My most obvious choice was the bash "script" command, generally initiated on the command line as

script -a <filename>.txt

I wrote a shell script, log.sh, whose contents are below:

#! /bin/sh
echo "Welcome to the jungle."

# get date
now=$(date +%Y_%m_%d)

# create filename
fname='log_'$now'.txt'

# file save location
floc=~/path/to/directory/$fname

# start script
script -a -q  $floc

This starts a script where the filename is today's date and saved in a designated directory. This works fine, except, however, the contents that are written to the file. Instead of just the plan text input/outputs I would expect, I get what I believe to be ANSI characters that make the file difficult to read.
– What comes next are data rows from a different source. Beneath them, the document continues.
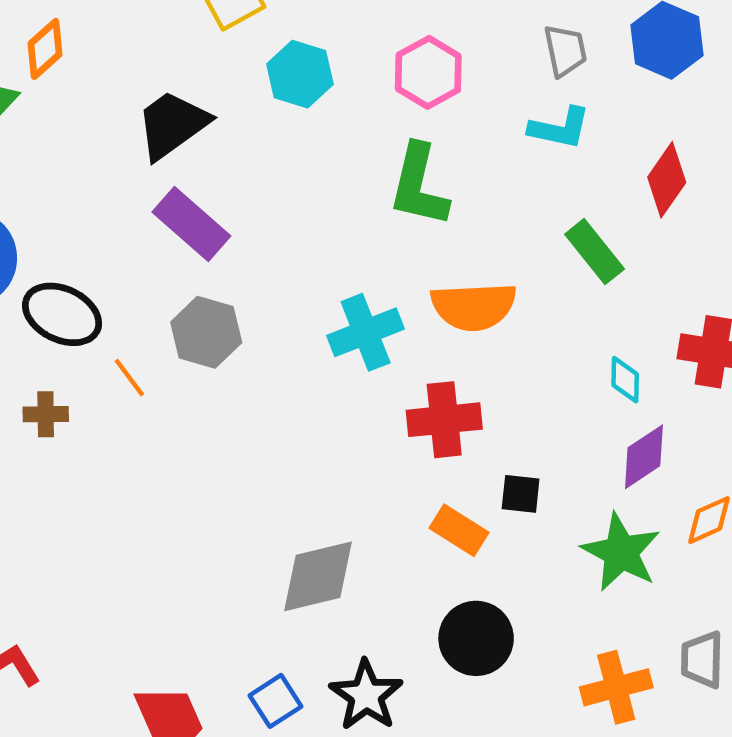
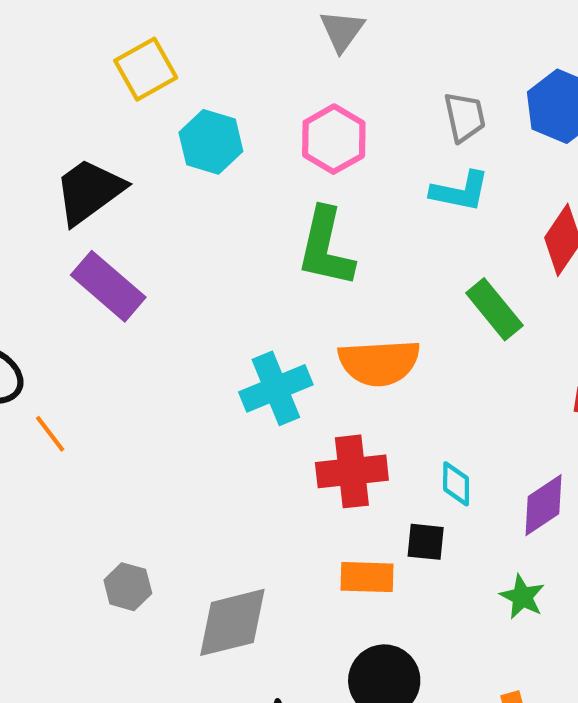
gray hexagon: (206, 332) -> (128, 587), moved, size x0.7
cyan diamond: (625, 380) -> (456, 484), moved
orange rectangle: (459, 530) -> (367, 577), turned -30
green star: (621, 552) -> (522, 597), size x0.6

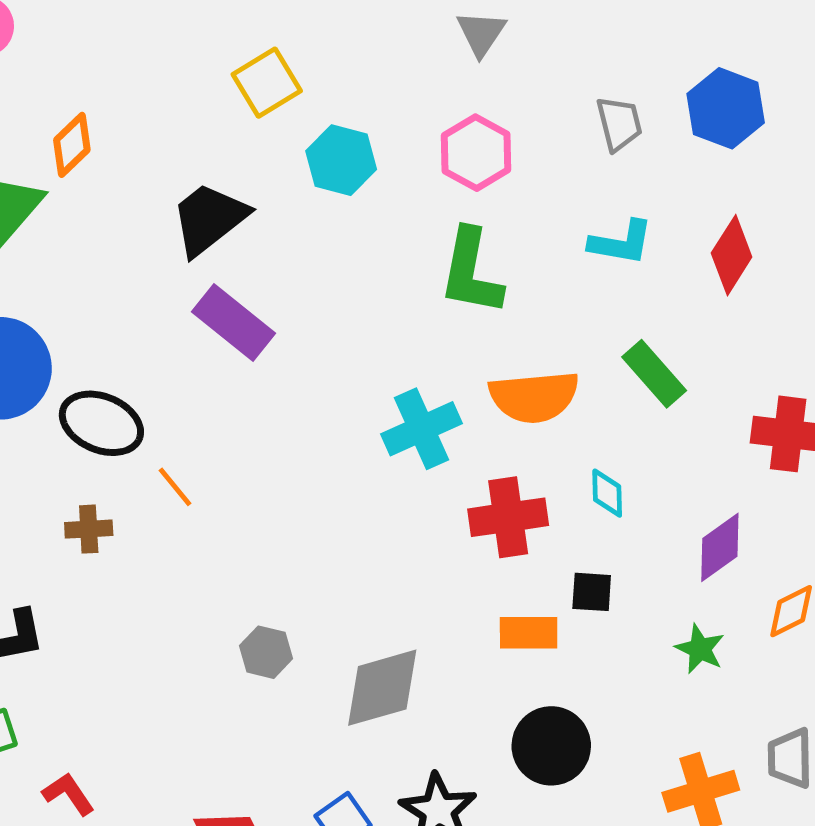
cyan L-shape: (460, 191) -> (621, 243), moved
green rectangle: (494, 309) -> (654, 374), moved
cyan diamond: (456, 484) -> (607, 493), moved

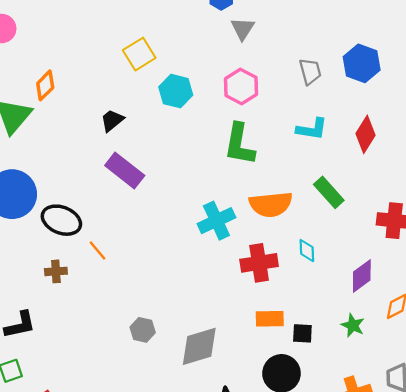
black trapezoid: (209, 219) -> (112, 120), size x0.6
black square: (592, 592) -> (302, 333), moved

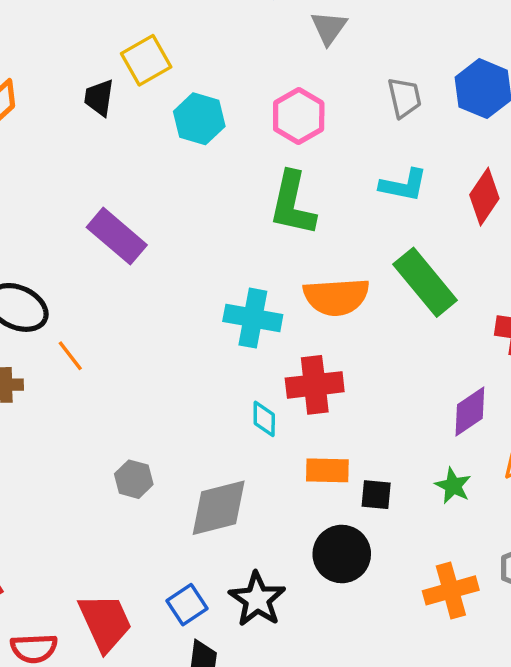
gray triangle: (243, 29) -> (329, 28), moved
black trapezoid: (112, 120) -> (99, 98), moved, turned -45
green rectangle: (329, 192) -> (425, 282), size x1.4
cyan cross: (216, 221) -> (253, 318), turned 33
cyan diamond: (307, 251) -> (264, 419), moved

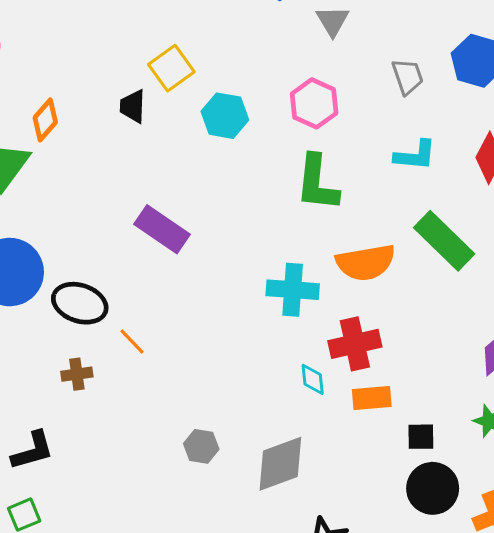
orange rectangle: (327, 470) -> (372, 398), moved
black circle: (342, 554) -> (433, 488), moved

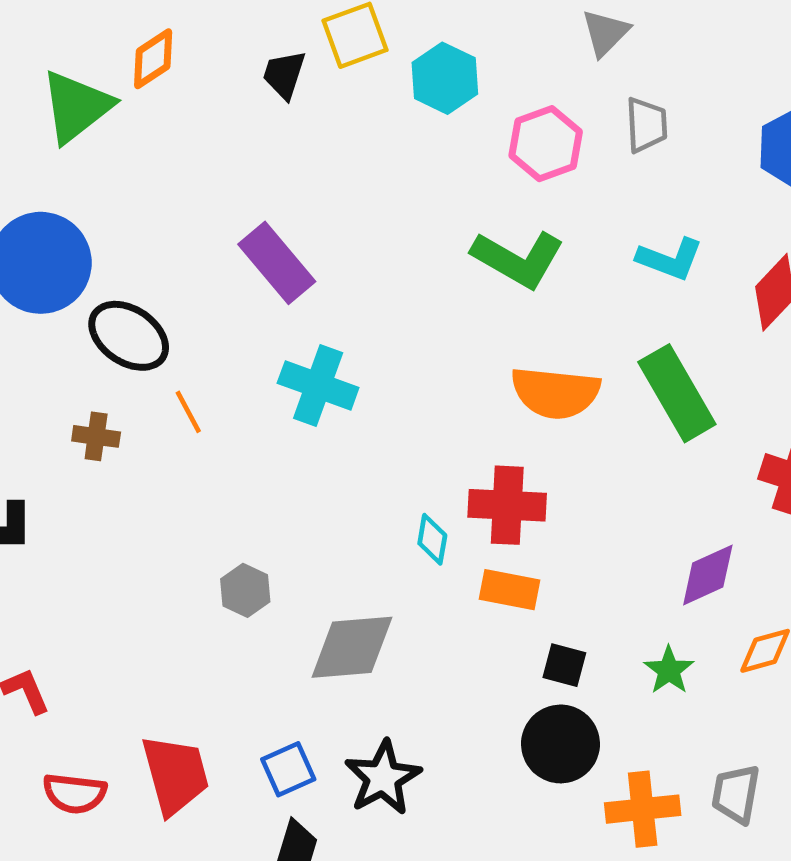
gray trapezoid: (408, 77) -> (646, 125), moved
cyan hexagon: (225, 116) -> (445, 78), moved
green L-shape: (317, 183) -> (518, 259), turned -82
cyan cross: (293, 290) -> (318, 385), moved

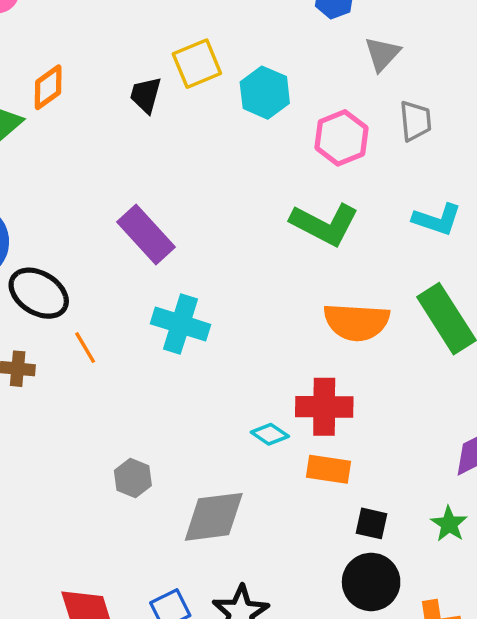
cyan diamond: (432, 539) -> (270, 434), turned -63

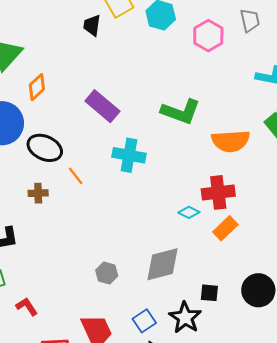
orange diamond: (48, 87) -> (37, 87), moved
green L-shape: (325, 224) -> (181, 112), moved
orange rectangle: (329, 469) -> (225, 228), turned -45
gray hexagon: (133, 478) -> (107, 273), moved
black square: (372, 523) -> (209, 293), moved

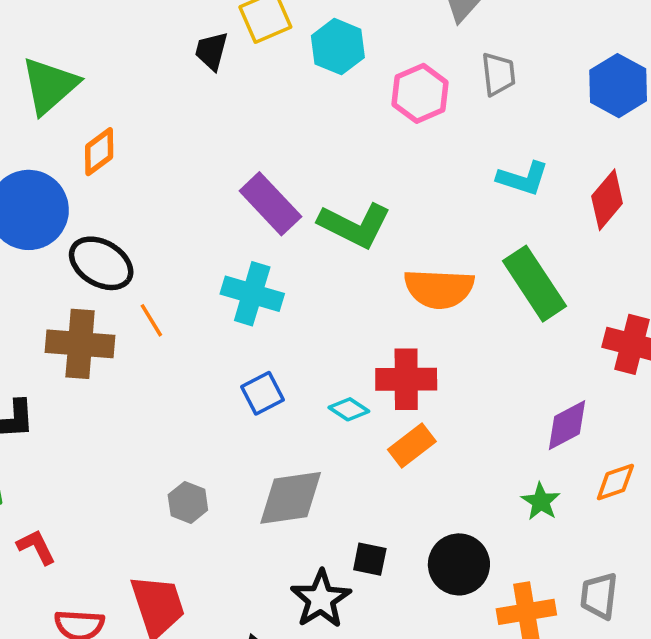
purple rectangle: (102, 106) -> (270, 204), moved
brown cross: (38, 193) -> (80, 344), size x1.8
blue square: (144, 321) -> (262, 393), moved

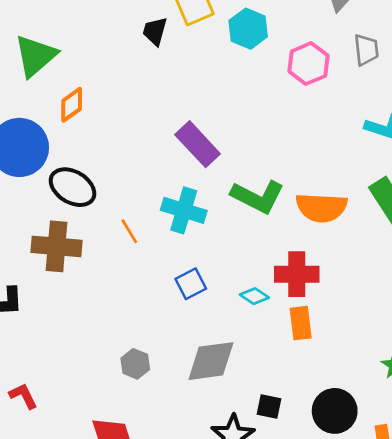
green L-shape: (355, 225) -> (258, 197), moved
orange line: (151, 320) -> (129, 231), moved
orange rectangle: (412, 445) -> (301, 323), turned -60

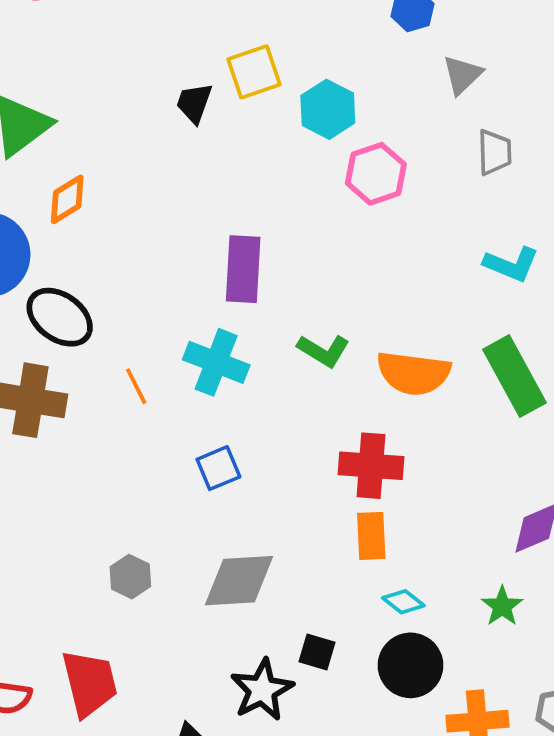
pink hexagon: (308, 64) -> (376, 174), moved
purple rectangle: (198, 144) -> (243, 269), turned 42
green L-shape: (258, 197) -> (323, 351), size x0.7
cyan diamond: (254, 296) -> (403, 602), moved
Here is what my command line looks like:

~$ bash log.sh      
Welcome to the jungle.
~$ echo "Hello world"
Hello world
~$ exit

Saving session...
...copying shared history...
...saving history...truncating history files...
...completed.

And how it is recorded in the log file:

[1m[7m%[27m[1m[0m                                                                                                  
 
]7;file://<myname>/Users/<myusername>
[0m[27m[24m[J[36m<myusername>  [38;5;246m~[39m$ [K[?2004heecho "Hello world! "[?2004l

Hello world
[1m[7m%[27m[1m[0m                                                                                                  
 
]7;file://<myname>/Users/<myusername>
[0m[27m[24m[J[36m<myusername> [38;5;246m~[39m$ [K[?2004heexit[?2004l


Saving session...
...copying shared history...
...saving history...truncating history files...
...completed.

I am aware there are a few ways to handle the ANSI keys after creating the file, such as using the cat command to display the text, or a perl script to remove the keys; However, using the cat command is annoying when I am trying to look through a large file, and having to cleanup the file manually is tedious. Is there any way I can record my command line inputs and outputs without the ANSI keys?

Thank you!

Nicole I.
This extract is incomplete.